• Activity:
Below are some records; copy each line in them that contains "trebuie".

Stored data entries
·····

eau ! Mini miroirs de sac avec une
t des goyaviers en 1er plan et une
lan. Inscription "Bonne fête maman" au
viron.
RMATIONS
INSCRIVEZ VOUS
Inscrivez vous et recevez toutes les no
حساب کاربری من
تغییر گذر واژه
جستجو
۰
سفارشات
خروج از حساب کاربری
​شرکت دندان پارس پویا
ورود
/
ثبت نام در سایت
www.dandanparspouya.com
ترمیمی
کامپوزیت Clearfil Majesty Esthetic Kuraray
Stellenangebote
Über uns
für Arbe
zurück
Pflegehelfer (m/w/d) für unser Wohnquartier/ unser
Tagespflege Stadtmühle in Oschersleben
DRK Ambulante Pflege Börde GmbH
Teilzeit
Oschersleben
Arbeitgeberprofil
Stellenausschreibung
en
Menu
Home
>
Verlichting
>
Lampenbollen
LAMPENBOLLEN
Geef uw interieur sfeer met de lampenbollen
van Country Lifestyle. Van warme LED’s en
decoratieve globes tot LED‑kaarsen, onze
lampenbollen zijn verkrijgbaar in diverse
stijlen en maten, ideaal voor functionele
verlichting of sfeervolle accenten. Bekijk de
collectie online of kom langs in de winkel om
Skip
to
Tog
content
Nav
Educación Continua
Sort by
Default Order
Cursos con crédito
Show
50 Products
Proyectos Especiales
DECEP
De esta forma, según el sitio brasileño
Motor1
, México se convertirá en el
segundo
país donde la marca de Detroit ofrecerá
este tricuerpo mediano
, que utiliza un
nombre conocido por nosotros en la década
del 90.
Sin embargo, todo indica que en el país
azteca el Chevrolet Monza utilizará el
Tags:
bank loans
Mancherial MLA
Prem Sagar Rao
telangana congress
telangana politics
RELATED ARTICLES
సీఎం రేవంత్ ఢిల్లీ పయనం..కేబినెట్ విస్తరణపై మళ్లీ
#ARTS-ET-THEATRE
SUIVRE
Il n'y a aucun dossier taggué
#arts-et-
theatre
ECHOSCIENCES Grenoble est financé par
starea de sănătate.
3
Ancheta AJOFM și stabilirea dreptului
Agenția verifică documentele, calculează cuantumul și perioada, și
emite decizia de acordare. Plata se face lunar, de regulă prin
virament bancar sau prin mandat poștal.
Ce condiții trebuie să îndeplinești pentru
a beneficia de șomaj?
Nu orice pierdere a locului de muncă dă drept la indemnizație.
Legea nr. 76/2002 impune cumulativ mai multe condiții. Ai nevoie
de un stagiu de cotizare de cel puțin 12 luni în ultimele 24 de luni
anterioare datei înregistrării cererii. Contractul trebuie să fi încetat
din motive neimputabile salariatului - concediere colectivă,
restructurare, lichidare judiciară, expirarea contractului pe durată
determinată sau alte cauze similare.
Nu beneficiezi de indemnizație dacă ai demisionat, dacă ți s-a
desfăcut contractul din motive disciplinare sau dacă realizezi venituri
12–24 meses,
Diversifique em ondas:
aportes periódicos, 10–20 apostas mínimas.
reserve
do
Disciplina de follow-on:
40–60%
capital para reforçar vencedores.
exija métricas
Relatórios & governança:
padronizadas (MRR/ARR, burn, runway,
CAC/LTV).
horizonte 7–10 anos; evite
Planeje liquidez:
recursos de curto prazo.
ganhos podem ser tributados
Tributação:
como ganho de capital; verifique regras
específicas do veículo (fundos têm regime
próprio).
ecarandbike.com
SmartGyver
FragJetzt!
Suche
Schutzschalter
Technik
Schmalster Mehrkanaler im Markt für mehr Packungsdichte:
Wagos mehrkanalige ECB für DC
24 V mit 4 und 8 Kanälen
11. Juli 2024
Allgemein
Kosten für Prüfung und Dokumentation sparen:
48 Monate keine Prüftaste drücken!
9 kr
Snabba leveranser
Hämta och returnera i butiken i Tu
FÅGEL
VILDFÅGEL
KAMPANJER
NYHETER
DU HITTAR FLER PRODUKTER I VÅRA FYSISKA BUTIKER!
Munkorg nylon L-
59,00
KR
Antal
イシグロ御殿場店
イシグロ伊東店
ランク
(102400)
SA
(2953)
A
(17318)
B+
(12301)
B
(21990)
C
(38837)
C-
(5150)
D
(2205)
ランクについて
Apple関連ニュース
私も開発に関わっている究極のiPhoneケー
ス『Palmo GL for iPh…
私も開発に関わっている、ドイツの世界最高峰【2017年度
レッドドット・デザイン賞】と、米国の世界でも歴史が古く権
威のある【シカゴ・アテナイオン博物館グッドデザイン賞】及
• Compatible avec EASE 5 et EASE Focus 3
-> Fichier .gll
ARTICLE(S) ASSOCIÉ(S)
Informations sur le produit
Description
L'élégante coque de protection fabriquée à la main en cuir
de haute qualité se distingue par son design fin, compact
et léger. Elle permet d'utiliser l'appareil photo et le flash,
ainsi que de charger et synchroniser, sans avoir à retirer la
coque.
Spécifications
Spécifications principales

·····

• Your response:
Ce condiții trebuie să îndeplinești pentru
anterioare datei înregistrării cererii. Contractul trebuie să fi încetat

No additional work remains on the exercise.